[Extracted page text data]
=== Begin Enclosure ===

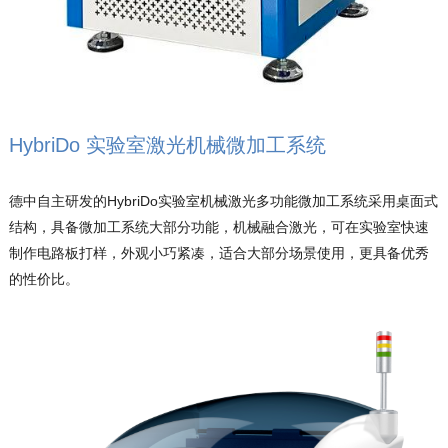
HybriDo 实验室激光机械微加工系统
德中自主研发的HybriDo实验室机械激光多功能微加工系统采用桌面式
结构，具备微加工系统大部分功能，机械融合激光，可在实验室快速
制作电路板打样，外观小巧紧凑，适合大部分场景使用，更具备优秀
的性价比。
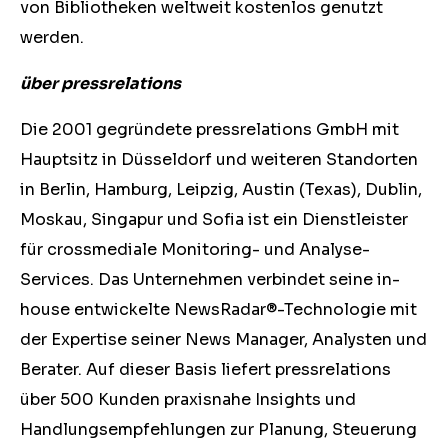
von Bibliotheken weltweit kostenlos genutzt
werden.
über pressrelations
Die 2001 gegründete pressrelations GmbH mit
Hauptsitz in Düsseldorf und weiteren Standorten
in Berlin, Hamburg, Leipzig, Austin (Texas), Dublin,
Moskau, Singapur und Sofia ist ein Dienstleister
für crossmediale Monitoring- und Analyse-
Services. Das Unternehmen verbindet seine in-
house entwickelte NewsRadar®-Technologie mit
der Expertise seiner News Manager, Analysten und
Berater. Auf dieser Basis liefert pressrelations
über 500 Kunden praxisnahe Insights und
Handlungsempfehlungen zur Planung, Steuerung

=== End Enclosure ===

§ **What the task requires**
Print exactly the lines of the records from the one containing "für crossmediale Monitoring- und" through the end, and nothing besides them.

§ **Written solution**
für crossmediale Monitoring- und Analyse-
Services. Das Unternehmen verbindet seine in-
house entwickelte NewsRadar®-Technologie mit
der Expertise seiner News Manager, Analysten und
Berater. Auf dieser Basis liefert pressrelations
über 500 Kunden praxisnahe Insights und
Handlungsempfehlungen zur Planung, Steuerung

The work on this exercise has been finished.